I need a few helper functions to get me from A to B in this case.
A function to find the timezone of each station is implemented in the claut package, which in turn uses the lutz package.
And functions to calculate windchill (wcl
) and humidex (hdx
).
wcl <- function(tair, wspeed) {
wcl = 13.12 + 0.6215 * tair - 11.37 * wspeed^0.16 + 0.3965 * tair * wspeed^0.16
wcl[tair >= 10 | wspeed < 4.8] <- NA
round(wcl)
}
hdx <- function(tair, tdew) {
tdew = tdew + 273.15
e = 6.11 * exp(1)^(5417.7530 * ((1 / 273.16) - (1 / tdew)))
h = 0.5555 * (e - 10)
round(tair + h)
}
Now let’s create the function to create our data set(s).

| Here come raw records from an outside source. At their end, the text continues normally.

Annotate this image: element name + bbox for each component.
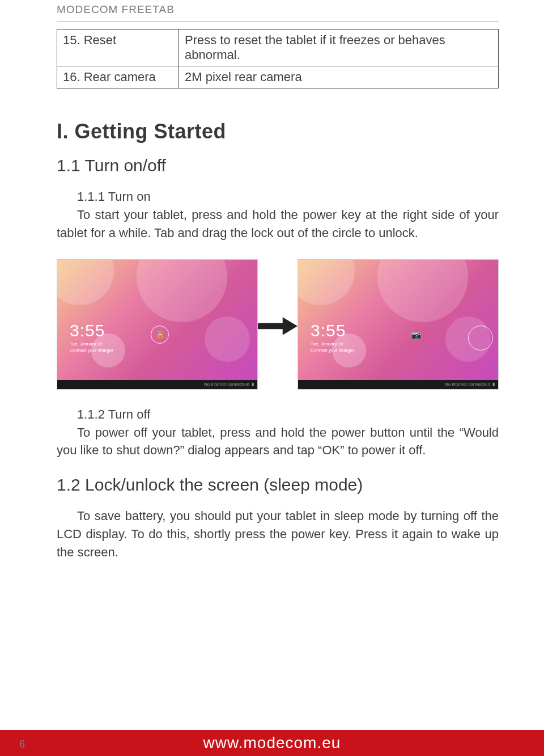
lockscreen-figure: 3:55 Tue, January 18 Connect your charge… (57, 259, 499, 390)
clock-sub: Connect your charger (70, 348, 113, 353)
clock-sub: Connect your charger (311, 348, 354, 353)
subsection-1-2: 1.2 Lock/unlock the screen (sleep mode) (57, 475, 499, 495)
lockscreen-after: 3:55 Tue, January 18 Connect your charge… (298, 259, 499, 390)
footer-url: www.modecom.eu (0, 730, 544, 756)
table-row: 15. Reset Press to reset the tablet if i… (57, 29, 499, 66)
spec-label: 16. Rear camera (57, 66, 179, 88)
para-111-body: To start your tablet, press and hold the… (57, 206, 499, 242)
lockscreen-before: 3:55 Tue, January 18 Connect your charge… (57, 259, 258, 390)
clock-time: 3:55 (311, 321, 354, 340)
battery-icon: ▮ (252, 382, 254, 387)
battery-icon: ▮ (492, 382, 495, 387)
status-bar: No internet connection ▮ (298, 380, 498, 389)
page-number: 6 (19, 738, 25, 750)
header-rule (57, 22, 499, 22)
para-111-title: 1.1.1 Turn on (57, 188, 499, 206)
para-12-body: To save battery, you should put your tab… (57, 507, 499, 561)
status-text: No internet connection (204, 382, 249, 387)
clock-date: Tue, January 18 (70, 341, 113, 347)
spec-desc: 2M pixel rear camera (179, 66, 499, 88)
header-brand: MODECOM FREETAB (57, 0, 499, 17)
unlock-ring-icon (468, 326, 493, 350)
camera-icon: 📷 (411, 330, 421, 339)
spec-table: 15. Reset Press to reset the tablet if i… (57, 29, 499, 88)
para-112-body: To power off your tablet, press and hold… (57, 424, 499, 460)
status-text: No internet connection (445, 382, 490, 387)
spec-label: 15. Reset (57, 29, 179, 66)
svg-marker-1 (283, 317, 298, 335)
table-row: 16. Rear camera 2M pixel rear camera (57, 66, 499, 88)
lock-icon: 🔒 (151, 326, 169, 344)
clock-time: 3:55 (70, 321, 113, 340)
arrow-icon (258, 312, 298, 336)
section-heading: I. Getting Started (57, 120, 499, 143)
subsection-1-1: 1.1 Turn on/off (57, 156, 499, 175)
clock-date: Tue, January 18 (311, 341, 354, 347)
svg-rect-0 (258, 323, 284, 329)
para-112-title: 1.1.2 Turn off (57, 406, 499, 424)
status-bar: No internet connection ▮ (57, 380, 257, 389)
spec-desc: Press to reset the tablet if it freezes … (179, 29, 499, 66)
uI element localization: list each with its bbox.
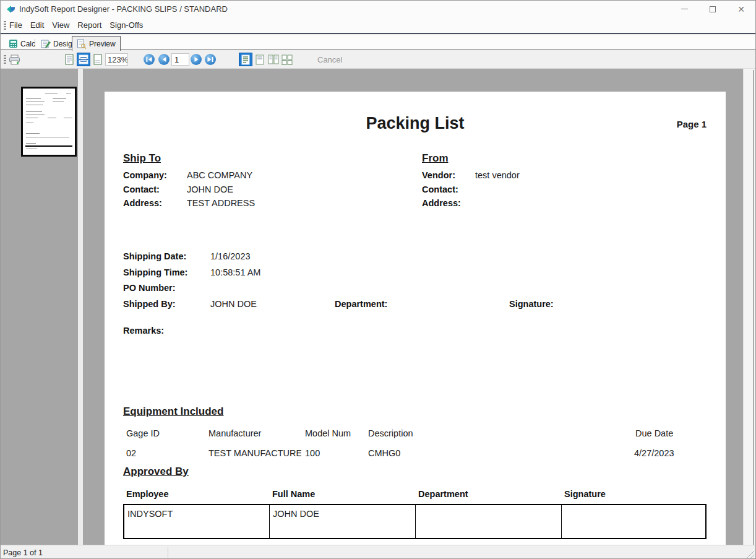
field-value: test vendor	[475, 170, 520, 180]
layout-single-page-button[interactable]	[239, 53, 252, 66]
report-title: Packing List	[105, 114, 726, 133]
minimize-button[interactable]	[670, 1, 698, 17]
field-value: TEST ADDRESS	[187, 198, 255, 208]
layout-continuous-button[interactable]	[253, 53, 267, 66]
menu-edit[interactable]: Edit	[30, 20, 44, 30]
last-page-icon	[207, 57, 213, 62]
approved-column-header: Department	[418, 489, 468, 499]
ship-to-heading: Ship To	[123, 152, 161, 165]
field-label: Shipping Date:	[123, 251, 186, 261]
preview-icon	[77, 39, 87, 49]
status-bar: Page 1 of 1	[1, 545, 755, 559]
equipment-column-header: Model Num	[305, 428, 351, 438]
tab-preview-label: Preview	[89, 40, 116, 48]
field-label: Address:	[123, 198, 162, 208]
field-label: Contact:	[422, 184, 458, 194]
cancel-button[interactable]: Cancel	[317, 55, 342, 64]
continuous-pages-icon	[256, 54, 264, 65]
next-page-icon	[194, 57, 199, 62]
signature-label: Signature:	[509, 299, 554, 309]
field-value: JOHN DOE	[187, 184, 233, 194]
approved-by-heading: Approved By	[123, 466, 189, 478]
tab-strip: Calc Design Preview	[1, 35, 755, 50]
approved-cell: INDYSOFT	[124, 505, 270, 538]
field-label: Address:	[422, 198, 461, 208]
app-icon	[6, 4, 16, 14]
print-button[interactable]	[7, 53, 23, 66]
layout-two-pages-button[interactable]	[267, 53, 280, 66]
equipment-cell: CMHG0	[368, 448, 400, 458]
status-page-text: Page 1 of 1	[3, 548, 43, 557]
tab-preview[interactable]: Preview	[72, 36, 121, 51]
field-value: JOHN DOE	[210, 299, 257, 309]
previous-page-button[interactable]	[158, 54, 170, 65]
equipment-heading: Equipment Included	[123, 405, 223, 418]
first-page-button[interactable]	[144, 54, 155, 65]
layout-multiple-pages-button[interactable]	[280, 53, 294, 66]
field-value: 10:58:51 AM	[210, 267, 260, 277]
zoom-level-field[interactable]: 123%	[105, 53, 128, 66]
zoom-page-width-button[interactable]	[77, 53, 90, 66]
approved-column-header: Signature	[564, 489, 606, 499]
last-page-button[interactable]	[205, 54, 216, 65]
page-number-input[interactable]	[171, 53, 189, 66]
approved-cell	[562, 505, 705, 538]
equipment-cell: 4/27/2023	[634, 448, 674, 458]
field-label: Shipping Time:	[123, 267, 187, 277]
title-bar: IndySoft Report Designer - PACKING SLIPS…	[1, 1, 755, 17]
window-title: IndySoft Report Designer - PACKING SLIPS…	[19, 4, 228, 14]
approved-cell: JOHN DOE	[270, 505, 416, 538]
menu-file[interactable]: File	[9, 20, 22, 30]
tab-calc-label: Calc	[20, 40, 35, 48]
printer-icon	[9, 54, 21, 65]
report-page-number: Page 1	[677, 119, 707, 129]
approved-cell	[416, 505, 562, 538]
approved-column-header: Employee	[126, 489, 169, 499]
app-window: IndySoft Report Designer - PACKING SLIPS…	[0, 0, 756, 559]
menu-gripper[interactable]	[4, 21, 6, 30]
zoom-100-button[interactable]	[91, 53, 105, 66]
scrollbar-track-line	[753, 70, 754, 545]
multiple-pages-icon	[281, 54, 293, 65]
equipment-column-header: Description	[368, 428, 413, 438]
thumbnail-panel	[1, 69, 78, 545]
vertical-scrollbar[interactable]	[743, 69, 756, 545]
fit-width-icon	[78, 54, 89, 64]
preview-toolbar: 123%	[1, 51, 755, 69]
menu-report[interactable]: Report	[77, 20, 101, 30]
content-area: Packing List Page 1 Ship To Company: ABC…	[1, 69, 756, 545]
resize-grip[interactable]	[745, 550, 754, 558]
equipment-column-header: Due Date	[635, 428, 673, 438]
maximize-button[interactable]	[698, 1, 727, 17]
equipment-column-header: Gage ID	[126, 428, 160, 438]
first-page-icon	[146, 57, 152, 62]
report-page: Packing List Page 1 Ship To Company: ABC…	[105, 92, 726, 545]
close-button[interactable]: ✕	[727, 1, 755, 17]
equipment-column-header: Manufacturer	[208, 428, 261, 438]
remarks-label: Remarks:	[123, 326, 164, 336]
menu-bar: File Edit View Report Sign-Offs	[1, 17, 755, 34]
equipment-cell: 02	[126, 448, 136, 458]
equipment-cell: TEST MANUFACTURER	[208, 448, 301, 458]
design-icon	[41, 39, 51, 48]
field-label: Shipped By:	[123, 299, 176, 309]
preview-area: Packing List Page 1 Ship To Company: ABC…	[83, 69, 743, 545]
zoom-whole-page-button[interactable]	[62, 53, 76, 66]
field-label: PO Number:	[123, 283, 176, 293]
field-value: 1/16/2023	[210, 251, 251, 261]
page-thumbnail[interactable]	[21, 87, 77, 157]
equipment-cell: 100	[305, 448, 320, 458]
field-label: Vendor:	[422, 170, 455, 180]
calculator-icon	[9, 39, 18, 48]
status-divider	[168, 547, 168, 558]
menu-sign-offs[interactable]: Sign-Offs	[110, 20, 143, 30]
approved-column-header: Full Name	[272, 489, 315, 499]
from-heading: From	[422, 152, 449, 165]
menu-view[interactable]: View	[52, 20, 69, 30]
next-page-button[interactable]	[191, 54, 202, 65]
zoom-100-icon	[93, 54, 103, 65]
two-pages-icon	[268, 54, 279, 64]
toolbar-gripper[interactable]	[4, 55, 6, 64]
panel-splitter[interactable]	[78, 69, 83, 545]
single-page-icon	[241, 54, 250, 65]
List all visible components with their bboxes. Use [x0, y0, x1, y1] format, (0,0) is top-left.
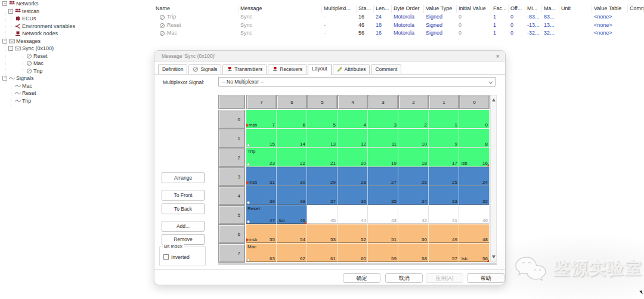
bit-cell-19[interactable]: 19 [368, 148, 398, 167]
drag-handle[interactable] [247, 201, 250, 204]
tree-item-testcan[interactable]: +testcan [0, 8, 149, 16]
bit-cell-27[interactable]: 27 [368, 167, 398, 186]
bit-cell-14[interactable]: 14 [277, 129, 307, 147]
arrange-button[interactable]: Arrange [162, 172, 205, 183]
bit-cell-17[interactable]: 17 [429, 148, 459, 167]
bit-cell-30[interactable]: 30 [277, 167, 307, 186]
bit-cell-31[interactable]: 31msb [246, 167, 277, 186]
bit-cell-55[interactable]: 55msb [246, 224, 277, 243]
bit-cell-1[interactable]: 1 [429, 110, 459, 128]
bit-cell-57[interactable]: 57 [429, 243, 459, 262]
scroll-up-icon[interactable] [492, 98, 496, 101]
collapse-icon[interactable]: − [2, 1, 7, 6]
tree-item-reset[interactable]: Reset [0, 90, 149, 97]
column-header[interactable]: Name [154, 5, 239, 13]
column-header[interactable]: Len... [374, 5, 392, 13]
column-header[interactable]: Ma... [542, 5, 559, 13]
add-button[interactable]: Add... [162, 221, 205, 232]
tab-transmitters[interactable]: Transmitters [222, 64, 267, 74]
tree-item-trip[interactable]: Trip [0, 97, 149, 105]
bit-cell-40[interactable]: 40 [459, 205, 490, 224]
column-header[interactable]: Value Table [592, 5, 628, 13]
bit-cell-45[interactable]: 45 [307, 205, 338, 224]
bit-cell-37[interactable]: 37 [307, 186, 338, 205]
tab-signals[interactable]: Signals [188, 64, 221, 74]
tab-layout[interactable]: Layout [308, 64, 332, 75]
tab-comment[interactable]: Comment [371, 64, 401, 74]
multiplexor-select[interactable]: -- No Multiplexor -- [218, 77, 496, 87]
bit-cell-20[interactable]: 20 [338, 148, 368, 167]
bit-cell-36[interactable]: 36 [338, 186, 368, 205]
bit-cell-12[interactable]: 12 [338, 129, 368, 147]
column-header[interactable]: Value Type [424, 5, 457, 13]
cancel-button[interactable]: 取消 [385, 273, 423, 283]
tree-item-ecus[interactable]: ECUs [0, 15, 149, 23]
bit-cell-41[interactable]: 41 [429, 205, 459, 224]
bit-cell-2[interactable]: 2 [398, 110, 429, 128]
column-header[interactable]: Comm [628, 5, 644, 13]
bit-cell-38[interactable]: 38 [277, 186, 307, 205]
bit-cell-53[interactable]: 53 [307, 224, 338, 243]
bit-cell-46[interactable]: 46lsb [277, 205, 307, 224]
bit-cell-11[interactable]: 11 [368, 129, 398, 147]
bit-cell-10[interactable]: 10 [398, 129, 429, 147]
column-header[interactable]: Initial Value [457, 5, 491, 13]
column-header[interactable]: Mi... [525, 5, 542, 13]
bit-cell-23[interactable]: 23Trip [246, 148, 277, 167]
bit-cell-33[interactable]: 33 [429, 186, 459, 205]
column-header[interactable]: Byte Order [392, 5, 424, 13]
table-row[interactable]: MacSync-5616MotorolaSigned010-32...32...… [154, 29, 644, 38]
tab-attributes[interactable]: Attributes [333, 64, 370, 74]
bit-cell-42[interactable]: 42 [398, 205, 429, 224]
column-header[interactable]: Off... [509, 5, 525, 13]
column-header[interactable]: Sta... [357, 5, 374, 13]
bit-cell-25[interactable]: 25 [429, 167, 459, 186]
bit-cell-24[interactable]: 24 [459, 167, 490, 186]
tree-item-messages[interactable]: −Messages [0, 38, 149, 45]
bit-cell-54[interactable]: 54 [277, 224, 307, 243]
bit-cell-34[interactable]: 34 [398, 186, 429, 205]
dialog-titlebar[interactable]: Message 'Sync (0x100)' × [154, 51, 505, 62]
tree-item-networks[interactable]: −Networks [0, 0, 149, 8]
bit-cell-5[interactable]: 5 [307, 110, 338, 128]
drag-handle[interactable] [247, 163, 250, 166]
ok-button[interactable]: 确定 [343, 273, 380, 283]
close-icon[interactable]: × [496, 53, 500, 60]
bit-cell-4[interactable]: 4 [338, 110, 368, 128]
drag-handle[interactable] [247, 220, 250, 223]
drag-handle[interactable] [247, 258, 250, 261]
bit-cell-8[interactable]: 8 [459, 129, 490, 147]
column-header[interactable]: Message [239, 5, 322, 13]
bit-cell-28[interactable]: 28 [338, 167, 368, 186]
expand-icon[interactable]: + [8, 9, 13, 14]
bit-cell-3[interactable]: 3 [368, 110, 398, 128]
bit-cell-18[interactable]: 18 [398, 148, 429, 167]
column-header[interactable]: Fac... [491, 5, 509, 13]
bit-cell-0[interactable]: 0 [459, 110, 490, 128]
table-row[interactable]: TripSync-1624MotorolaSigned010-83...83..… [154, 13, 644, 21]
bit-cell-44[interactable]: 44 [338, 205, 368, 224]
bit-cell-62[interactable]: 62 [277, 243, 307, 262]
tree-item-network-nodes[interactable]: Network nodes [0, 30, 149, 38]
bit-cell-29[interactable]: 29 [307, 167, 338, 186]
bit-cell-16[interactable]: 16lsb [459, 148, 490, 167]
tab-receivers[interactable]: Receivers [268, 64, 306, 74]
bit-cell-63[interactable]: 63Mac [246, 243, 277, 262]
tree-item-environment-variables[interactable]: Environment variables [0, 23, 149, 30]
bit-cell-50[interactable]: 50 [398, 224, 429, 243]
bit-cell-35[interactable]: 35 [368, 186, 398, 205]
bit-cell-58[interactable]: 58 [398, 243, 429, 262]
bit-cell-61[interactable]: 61 [307, 243, 338, 262]
tree-item-sync-0x100-[interactable]: −Sync (0x100) [0, 45, 149, 53]
bit-cell-52[interactable]: 52 [338, 224, 368, 243]
bit-cell-60[interactable]: 60 [338, 243, 368, 262]
to-front-button[interactable]: To Front [162, 190, 205, 201]
bit-cell-9[interactable]: 9 [429, 129, 459, 147]
drag-handle[interactable] [247, 144, 250, 147]
bit-cell-13[interactable]: 13 [307, 129, 338, 147]
bit-cell-7[interactable]: 7msb [246, 110, 277, 128]
bit-cell-32[interactable]: 32 [459, 186, 490, 205]
column-header[interactable]: Unit [559, 5, 592, 13]
bit-cell-6[interactable]: 6 [277, 110, 307, 128]
bit-cell-59[interactable]: 59 [368, 243, 398, 262]
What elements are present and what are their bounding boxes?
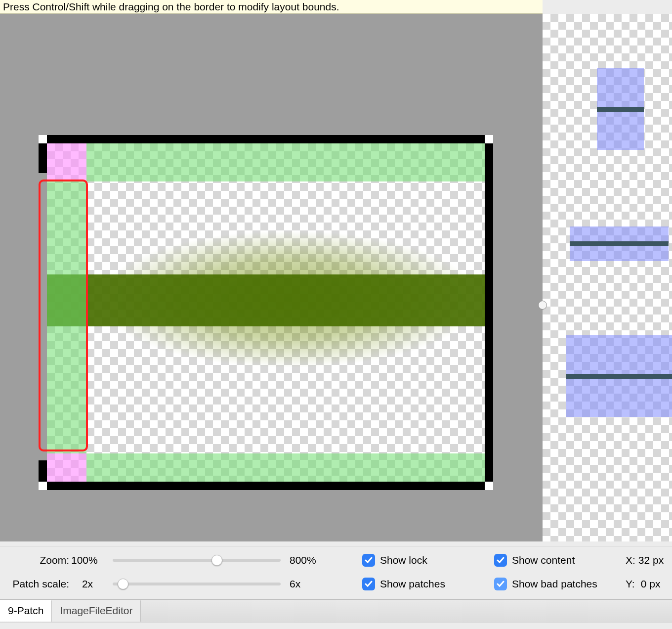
splitter-handle[interactable] (538, 301, 547, 310)
zoom-slider-thumb[interactable] (211, 555, 222, 566)
checkbox-checked-icon (494, 578, 507, 590)
preview-panel (543, 14, 672, 541)
nine-patch-border-top[interactable] (39, 135, 493, 143)
bad-patch-tl (47, 143, 86, 181)
coord-y-label: Y: (626, 578, 635, 590)
patch-top (86, 143, 485, 181)
patch-scale-min: 2x (71, 578, 104, 590)
show-content-label: Show content (512, 554, 575, 566)
tab-imagefileeditor[interactable]: ImageFileEditor (52, 600, 141, 622)
nine-patch-border-bottom[interactable] (39, 482, 493, 490)
coord-x-value: 32 px (638, 554, 664, 566)
hint-text: Press Control/Shift while dragging on th… (3, 1, 339, 13)
tab-imagefileeditor-label: ImageFileEditor (60, 605, 132, 616)
show-bad-patches-label: Show bad patches (512, 578, 597, 590)
patch-scale-label: Patch scale: (0, 578, 69, 590)
nine-patch-border-right[interactable] (485, 135, 493, 490)
tab-bar: 9-Patch ImageFileEditor (0, 599, 672, 623)
patch-scale-slider[interactable] (113, 583, 281, 585)
hint-bar: Press Control/Shift while dragging on th… (0, 0, 543, 14)
tab-9patch[interactable]: 9-Patch (0, 600, 52, 622)
corner-tr (485, 135, 493, 143)
checkbox-checked-icon (494, 554, 507, 567)
image-stripe (47, 274, 485, 326)
patch-scale-max: 6x (290, 578, 322, 590)
show-lock-label: Show lock (380, 554, 427, 566)
checkbox-checked-icon (362, 554, 375, 567)
coord-x-label: X: (626, 554, 635, 566)
corner-br (485, 482, 493, 490)
preview-large (566, 335, 672, 417)
corner-bl (39, 482, 47, 490)
tab-9patch-label: 9-Patch (8, 605, 43, 616)
preview-wide (570, 226, 669, 261)
show-bad-patches-checkbox[interactable]: Show bad patches (494, 578, 597, 590)
checkbox-checked-icon (362, 578, 375, 590)
zoom-label: Zoom: (0, 554, 69, 566)
bad-patch-bl (47, 453, 86, 482)
zoom-slider[interactable] (113, 559, 281, 562)
show-patches-label: Show patches (380, 578, 445, 590)
zoom-max: 800% (290, 554, 322, 566)
nine-patch-image[interactable] (39, 135, 493, 490)
zoom-min: 100% (71, 554, 104, 566)
patch-scale-slider-thumb[interactable] (118, 579, 128, 589)
main-canvas[interactable] (0, 14, 543, 541)
corner-tl (39, 135, 47, 143)
coord-y-value: 0 px (641, 578, 661, 590)
selection-outline[interactable] (39, 180, 88, 451)
show-content-checkbox[interactable]: Show content (494, 554, 575, 567)
patch-bottom (86, 453, 485, 482)
controls-bar: Zoom: 100% 800% Patch scale: 2x 6x Show … (0, 546, 672, 599)
show-patches-checkbox[interactable]: Show patches (362, 578, 445, 590)
preview-small (597, 68, 644, 150)
show-lock-checkbox[interactable]: Show lock (362, 554, 427, 567)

I am going to include an additional note
make_eccc_daily <- function(stn_info, dat) {
tz <- get_tz(stn_info$Latitude, stn_info$Longitude)
dat %>% group_by(DateTime) %>%
summarize(StationID = paste(StationID[!is.na(Temp)], collapse = ", "),
Temp = mean(Temp, na.rm = TRUE),
DewPointTemp = mean(DewPointTemp, na.rm = TRUE),
WindSpeed = mean(WindSpeed, na.rm = TRUE),
.groups = "drop") -> dat
filter(dat, month(DateTime) %in% c(1, 2, 12)) %>%
mutate(WindChill = wcl(Temp, WindSpeed)) %>%
select(DateTime, Temp, WindChill) %>%
solar_daily(., stn_info$Latitude, stn_info$Longitude,
tz, na.rm = TRUE) -> win_dly
filter(dat, month(DateTime) %in% 6:8) %>%
mutate(Humidex = hdx(Temp, DewPointTemp)) %>%
select(DateTime, Temp, Humidex) %>%
solar_daily(., stn_info$Latitude, stn_info$Longitude,
tz, na.rm = TRUE) -> sum_dly
list(win_dly = win_dly, sum_dly = sum_dly)
}
daily_dat <- make_eccc_daily(stn_info, dat)
Identifying “events”
Now we can identify our events. Here we will look at heatwaves and cold snaps. I will be working with the following definitions:
- A cold snap is any two or more days with minimum temperatures below -15°C or windchill below -20°C.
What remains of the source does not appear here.